Deduction Limit and Carry-Forward
| Rule |
Detail |
| Deduction limited to |
Net income earned at new location in year of move |
| Excess deductible when |
Carried forward to next tax year |
| Which tax return |
Year of move or following year (if carried forward) |
Health Insurance Gap by Province
| Move |
Coverage in origin province |
New province waiting period |
| Ontario (OHIP) → any |
Ends 3 months after leaving Ontario |
Varies |
| BC (MSP) → any |
Ends when you notify BC MSP of departure |
Varies |
| → Alberta |
Alberta Health: 3-month wait after establishing residency |
0–3 months gap |
| → Ontario |
OHIP: 3-month wait after establishing residency |
0–3 months gap |
| → BC |
Immediate coverage if moving from another province — no wait |
0 months gap |
| → Quebec |
RAMQ: immediate for Canadians moving from another province |
0 months gap |
Action: Contact both provinces’ health authorities before moving to understand the exact gap and arrange private bridge insurance.

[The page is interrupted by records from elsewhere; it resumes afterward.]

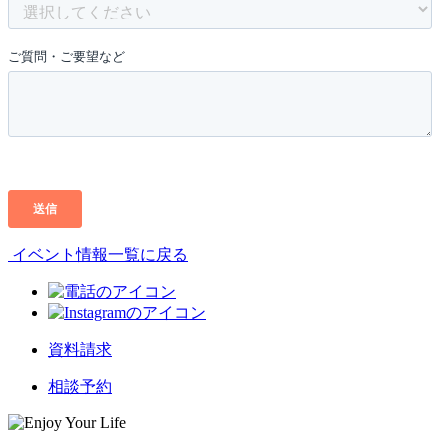
イベント情報一覧に戻る
資料請求
相談予約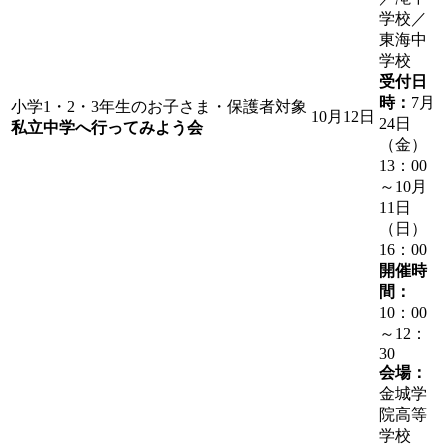
学校／
東海中
学校
受付日
時：
7月
小学1・2・3年生のお子さま・保護者対象
10月12日
24日
私立中学へ行ってみよう会
（金）
13：00
～10月
11日
（日）
16：00
開催時
間：
10：00
～12：
30
会場：
金城学
院高等
学校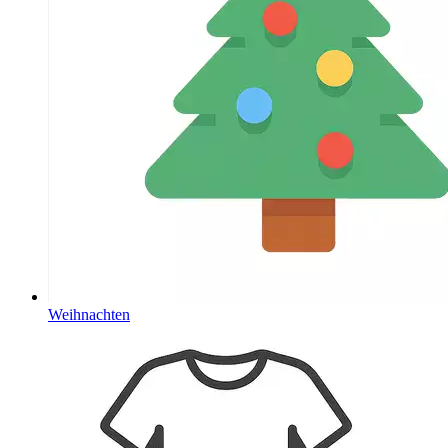
Weihnachten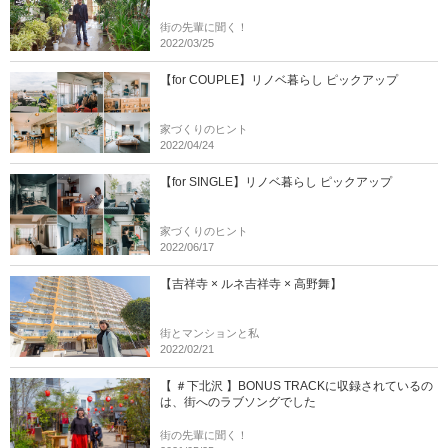
街の先輩に聞く！
2022/03/25
【for COUPLE】リノベ暮らし ピックアップ
家づくりのヒント
2022/04/24
【for SINGLE】リノベ暮らし ピックアップ
家づくりのヒント
2022/06/17
【吉祥寺 × ルネ吉祥寺 × 高野舞】
街とマンションと私
2022/02/21
【 ＃下北沢 】BONUS TRACKに収録されているの
は、街へのラブソングでした
街の先輩に聞く！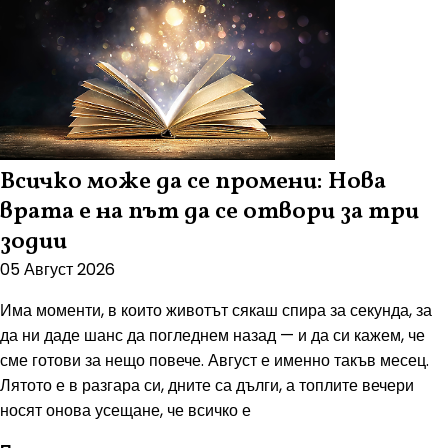
Всичко може да се промени: Нова
врата е на път да се отвори за три
зодии
05 Август 2026
Има моменти, в които животът сякаш спира за секунда, за
да ни даде шанс да погледнем назад — и да си кажем, че
сме готови за нещо повече. Август е именно такъв месец.
Лятото е в разгара си, дните са дълги, а топлите вечери
носят онова усещане, че всичко е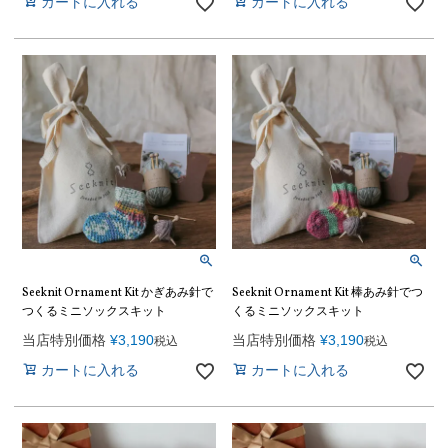
カートに入れる
カートに入れる
Seeknit Ornament Kit かぎあみ針で
Seeknit Ornament Kit 棒あみ針でつ
つくるミニソックスキット
くるミニソックスキット
当店特別価格
¥
3,190
当店特別価格
¥
3,190
税込
税込
カートに入れる
カートに入れる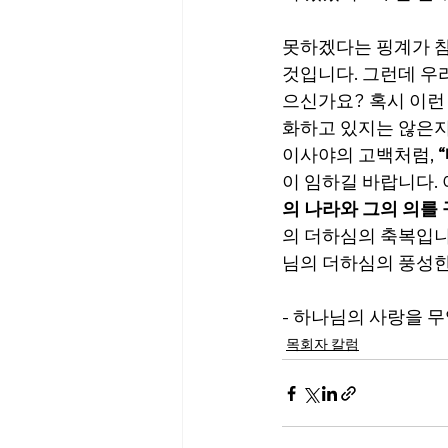
못하겠다는 핑계가 참
것입니다. 그런데 우
으신가요? 혹시 이런
화하고 있지는 않은지
이사야의 고백처럼, 
이 임하길 바랍니다. 
의 나라와 그의 의를
의 더하심의 축복입니
님의 더하심의 풍성한
- 하나님의 사랑을 
목회자 칼럼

Federal vs Provincial Benefits: What Changes
| Benefit |
Transferability |
| GST/HST credit |
Continues — update address with CRA |
| Canada Child Benefit |
Continues — update address with CRA |
| OAS/CPP |
Continues — update address with Service Canada |
| EI (active claim) |
Continues — update address with Service Canada |
| Ontario Trillium Benefit |
Stops — no Alberta equivalent |
| ODSP |
Stops — replaced by AISH in Alberta |
| Ontario Works |
Stops — replaced by Alberta Works |
| BC Climate Action Credit |
Stops — no equivalent in destination province |
| Quebec Family Allowance |
Stops — federal CCB continues but provincial stops |
Year-End Tax Planning for Movers
| Strategy |
Benefit |
| Ensure move and residency established before Dec 31 |
Gain full-year provincial rate advantage |
| Delay selling old house to post-move if capital gain expected |
Capital gain taxed at new province’s (possibly lower) rate |
| Trigger RRSP withdrawal after move to lower-tax province |
Taxed at lower provincial rate |
| Move before bonus/stock option vesting |
Capital/employment income taxed at new (lower) provincial rate |
Master Checklist: Moving Provinces
| Timeline |
Action |
| Before move |
Compare health insurance gap; arrange private bridge coverage |
| Day of move |
Apply for new province health card (starts waiting period) |
| Within 30 days |
Update CRA address (My CRA Account); update Service Canada |
| Within 90 days |
Obtain new province driver’s licence; register vehicle |
| Apply in new province |
New provincial benefits (social assistance, disability programs, drug benefits) |
| At tax time |
Claim T1-M moving expenses; file return based on Dec 31 province |
Bottom Line
Moving provinces has more tax implications than most Canadians realize. The province you live in on December 31 governs your entire year’s provincial tax — making move timing financially meaningful for high earners. Health coverage gaps are the most operationally critical issue. Federal benefits continue automatically with an address update; provincial programs require separate action in the new province.